=== Section Start ===

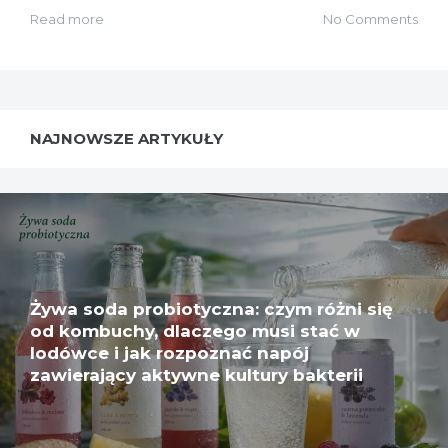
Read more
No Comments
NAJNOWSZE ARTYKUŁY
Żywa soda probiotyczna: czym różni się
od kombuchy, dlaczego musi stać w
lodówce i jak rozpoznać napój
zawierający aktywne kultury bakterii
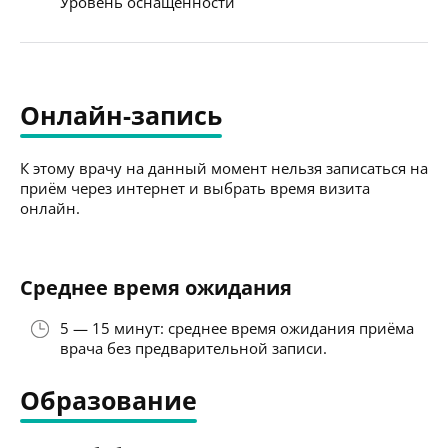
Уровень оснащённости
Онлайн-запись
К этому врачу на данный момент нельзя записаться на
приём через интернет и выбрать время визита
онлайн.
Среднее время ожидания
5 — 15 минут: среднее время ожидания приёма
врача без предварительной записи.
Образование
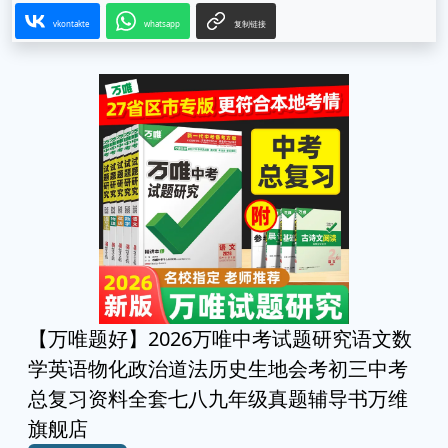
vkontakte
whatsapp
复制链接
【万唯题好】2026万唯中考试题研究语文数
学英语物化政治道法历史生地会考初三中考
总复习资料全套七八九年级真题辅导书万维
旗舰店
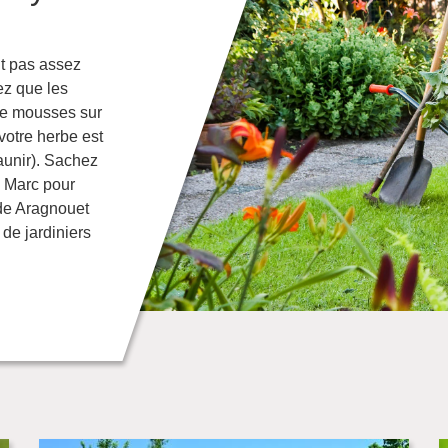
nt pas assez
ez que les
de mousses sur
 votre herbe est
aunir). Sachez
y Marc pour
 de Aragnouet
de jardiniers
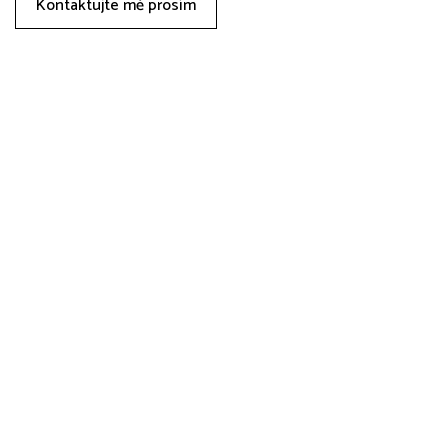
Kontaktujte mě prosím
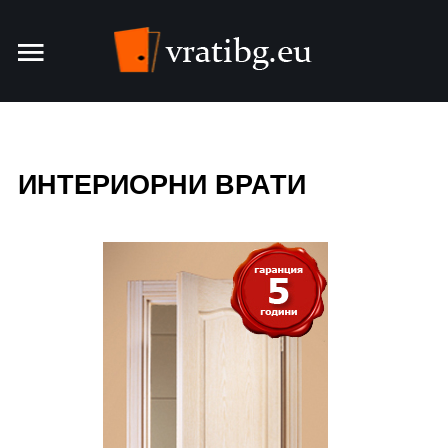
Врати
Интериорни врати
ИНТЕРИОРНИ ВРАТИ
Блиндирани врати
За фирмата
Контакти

=== Section End ===

__PROBLEM DESCRIPTION__.
Your reply should hold only the lines from the one that contains "y Marc pour" through the last line of the records above, exact and complete, and no pictures.

__OUTPUT FOR THIS EXERCISE__.
y Marc pour
 de Aragnouet
de jardiniers
Kontaktujte mě prosím
Врати
Интериорни врати
ИНТЕРИОРНИ ВРАТИ
Блиндирани врати
За фирмата
Контакти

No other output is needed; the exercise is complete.